Never use assert a == b for floats. Use np.testing.assert_allclose or pytest.approx.

XFAIL vs. skip#

  • pytest.mark.xfail(reason=..., strict=False) — the test is expected to fail because of a tracked bug or feature gap. Use when the test is meaningful and should run, but failure should not block the suite. strict=False so accidental fixes don’t surprise-fail.

  • pytest.mark.skipif(condition, reason=...) — the test cannot run in this environment (missing optional dependency, missing local data file). Don’t use skipif to mask known bugs.

The verification harness has a custom split: xfail for the round-trip assertion, xfail_agreement for the cross-format agreement test (see Verification-manual spec). Mirror the pattern when adding new test families that have multiple independent assertions per row.
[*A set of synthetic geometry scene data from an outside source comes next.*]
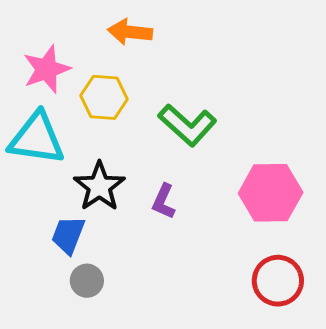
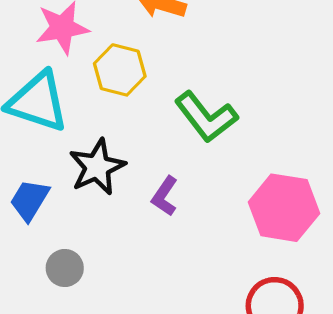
blue trapezoid: (68, 235) -> (29, 200), moved

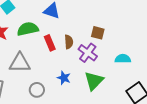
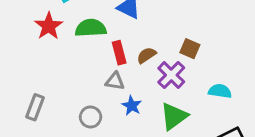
brown semicircle: (69, 42) -> (146, 55), turned -128
gray triangle: (20, 63) -> (115, 81), moved, size x0.6

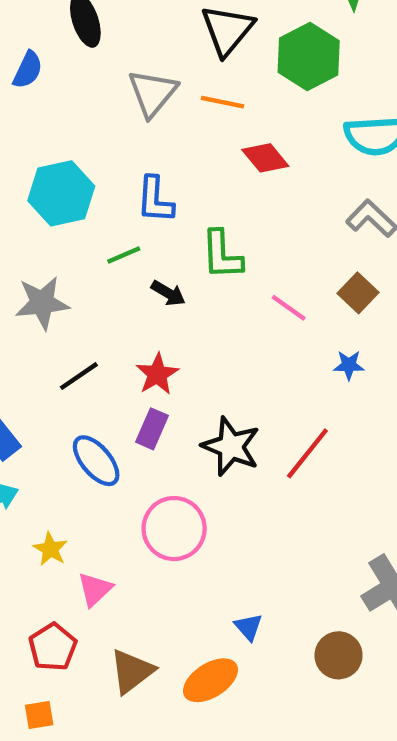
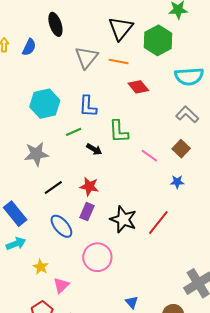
red star: (157, 374) -> (89, 186), turned -30

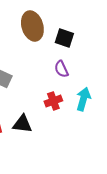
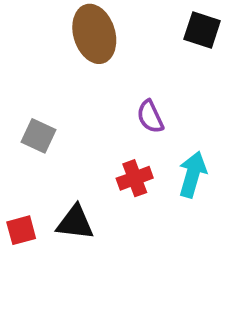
black square: (64, 38) -> (202, 30), moved

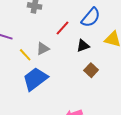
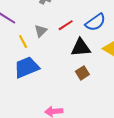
black triangle: (83, 46) -> (81, 48), size x1.5
gray triangle: (43, 49) -> (41, 31), moved, turned -32

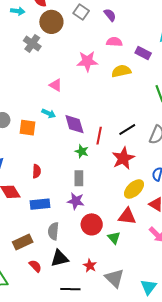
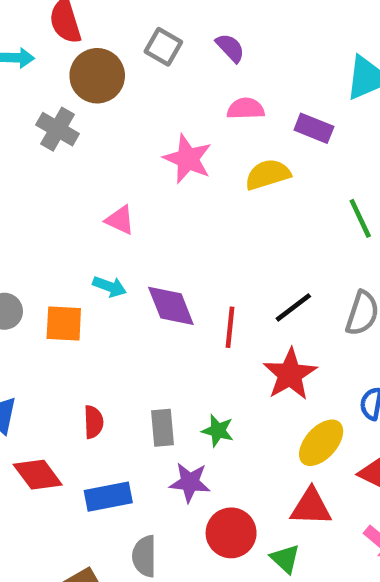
pink star: (87, 61) -> (188, 159), turned 30
green star: (82, 151) -> (218, 431), moved
gray rectangle: (79, 178) -> (162, 428), moved

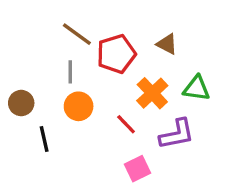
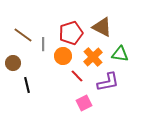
brown line: (77, 34) -> (23, 35), moved
brown triangle: (167, 44) -> (102, 27), size x1.5
orange circle: (79, 106) -> (63, 56), moved

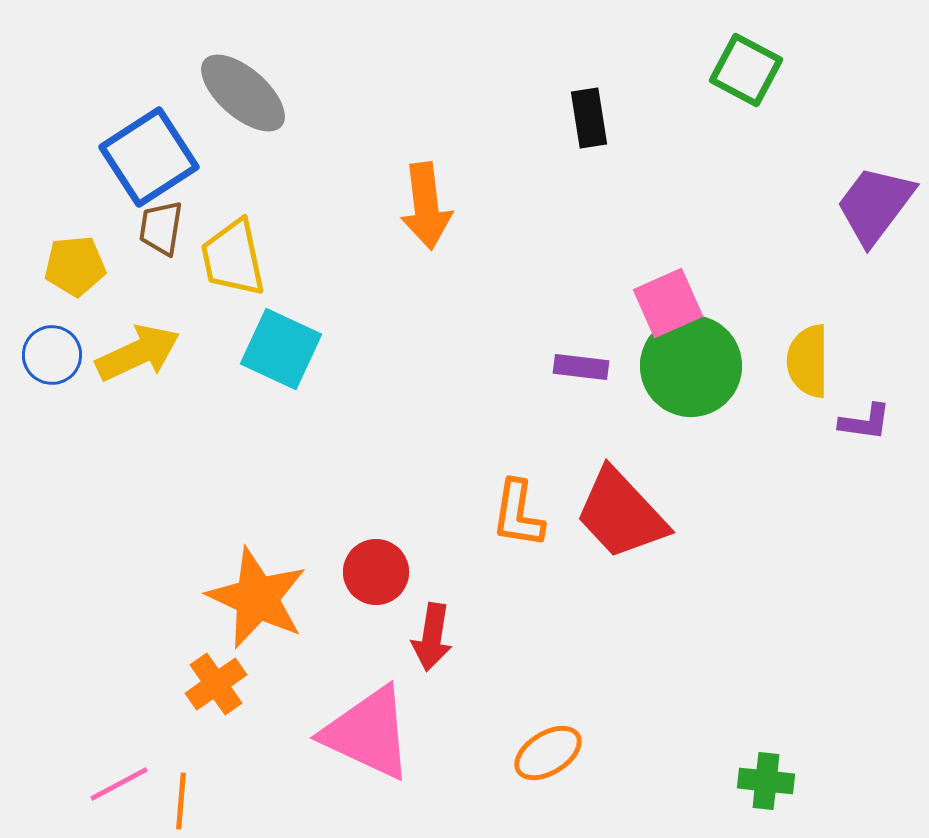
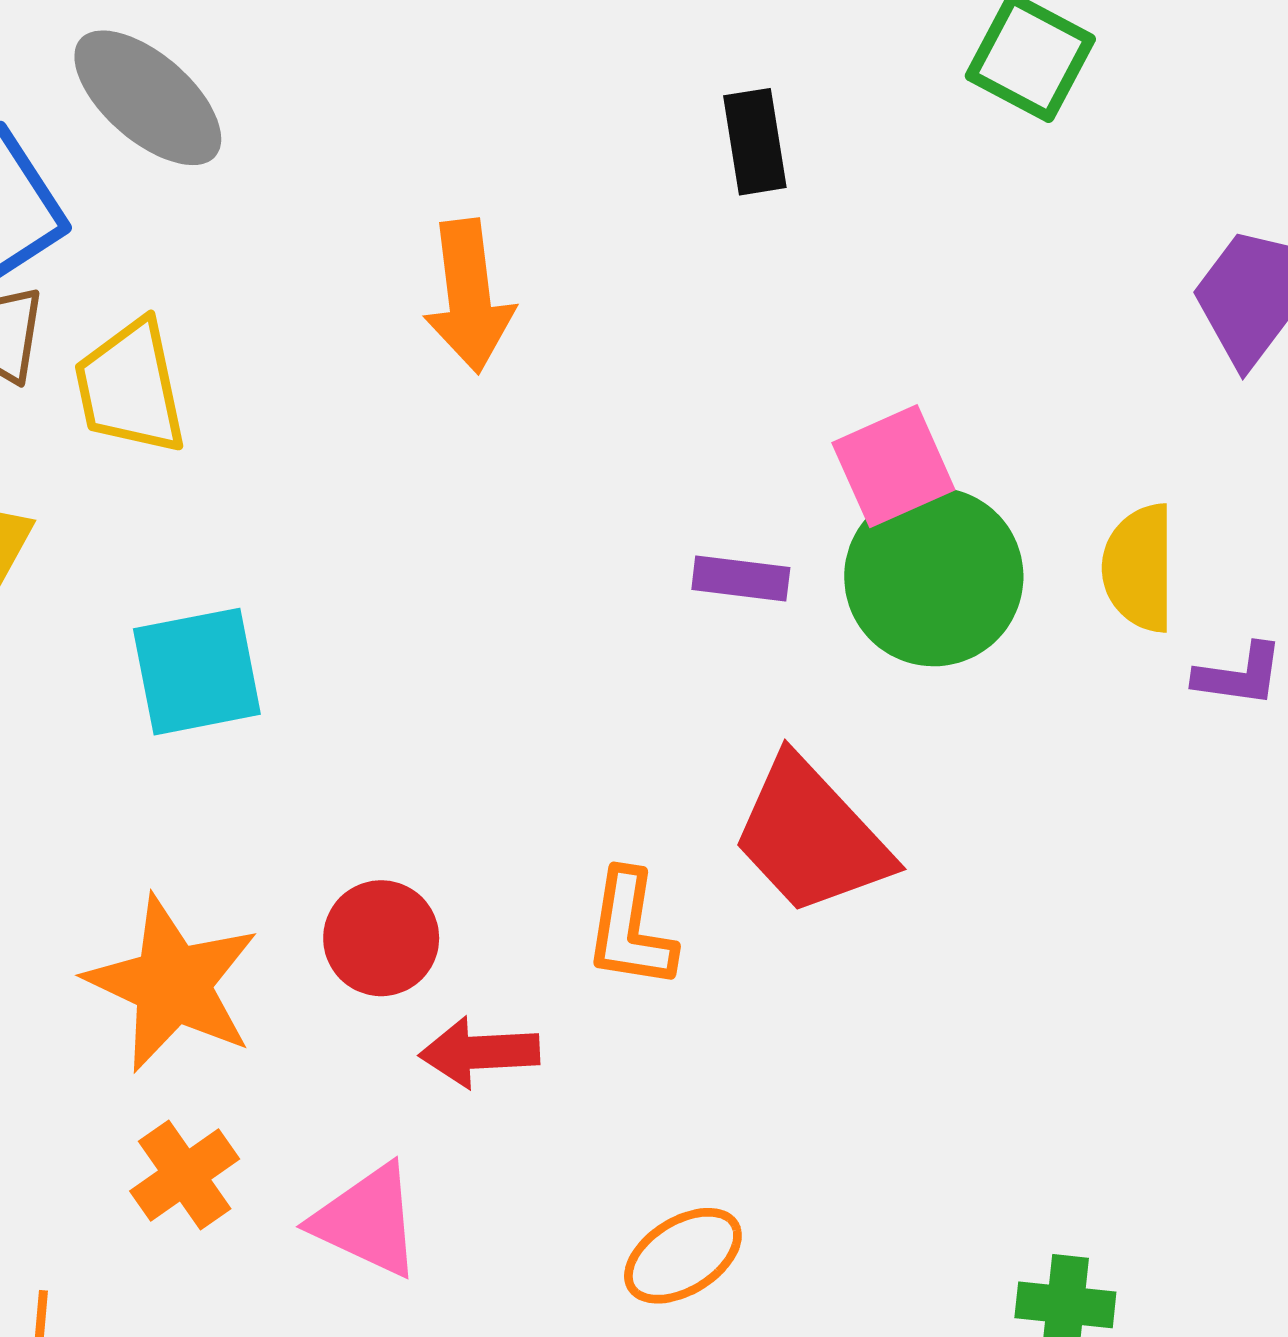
cyan square: (281, 349) -> (197, 672), moved, turned -36
orange L-shape: (518, 514) -> (630, 929), moved
red arrow: (432, 637) -> (479, 1052), turned 78
orange cross: (216, 684) -> (185, 1175), moved
pink triangle: (368, 733) -> (367, 1221), size x0.7

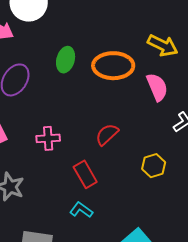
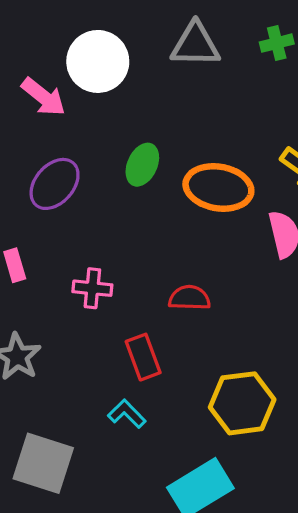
red semicircle: (107, 134) -> (189, 298), turned 35
yellow hexagon: (154, 166) -> (242, 403), moved, size x1.6

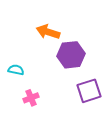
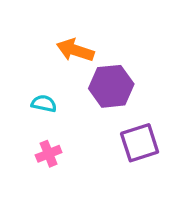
cyan semicircle: (16, 70) -> (44, 104), moved

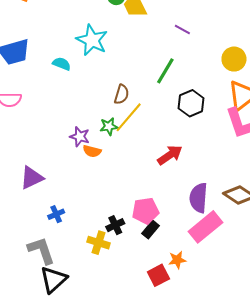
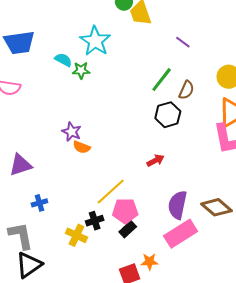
brown semicircle: (122, 94) -> (186, 90), moved
black hexagon: (191, 103) -> (168, 115), moved
yellow line: (129, 117) -> (111, 192), moved
green star: (109, 126) -> (81, 70), moved
red arrow: (170, 155) -> (155, 160), size x0.7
What to assert (and what not to)#

A good test asserts one thing and that thing is the smallest behaviour that can fail in a recognisable way.

Bad:

def test_solve():
    m = build_cantilever()
    r = m.solve_static()
    assert r.displacement.shape == (n,)
    assert np.allclose(r.displacement, expected, rtol=1e-3)
    assert r.reaction.shape == (n,)
    assert m.element_count() == 10

Good:

def test_cantilever_tip_displacement_matches_eb():
    m = build_cantilever()
    r = m.solve_static()
    np.testing.assert_allclose(r.displacement[-1, 1], 3.2e-3, rtol=1e-3)

def test_cantilever_reaction_balances_load():
    m = build_cantilever()
    r = m.solve_static()
    np.testing.assert_allclose(r.reaction.sum(axis=0), -applied_total, atol=1e-9)

Each test names its invariant; when one fails you immediately know which physical assumption broke.

Pre-commit + CI#

The repo runs pre-commit hooks on every commit (ruff, trailing whitespace, end-of-file fixers, large-file check, etc.). CI runs the full test matrix on every PR:

  • Tests workflow — unit + interop + element-kernel + cross-solver harness. Pytest under -n auto (xdist) for parallelism.

  • docs workflow — Sphinx build with strict mode (warnings as errors) + linkcheck.

  • Verification manual tests workflow (since #538) — split out so the cross-solver harness has its own status check.

  • Auto-update PRs behind main workflow — keeps green PRs current with main; see .github/workflows/auto-update-prs.yml (a ci_and_merge page is planned for this section).

When a CI step fails:

  • Reproduce locally. pytest tests/<failing-path> -v.

  • Diagnose the failure on its own merits — never just retry CI.

  • If the failure is platform-specific, raise it on the CI workflow rather than skipif-masking the test.

Performance baselines#

The repo carries a running performance log at PERFORMANCE.md plus detailed snapshots under perf/. When you add or change a hot path:

  • Drop a perf/snapshots/<short-name>.md capturing before/after.

  • Update perf/latest_<area>.md if the change moves a tracked metric.

  • Add a comparison plot to perf/trend/ if the change is large enough to warrant a series.

These files are markdown-by-design (machine-greppable; Sphinx-tree incompatible) and live outside doc/source/. See perf/README.md for the full layout.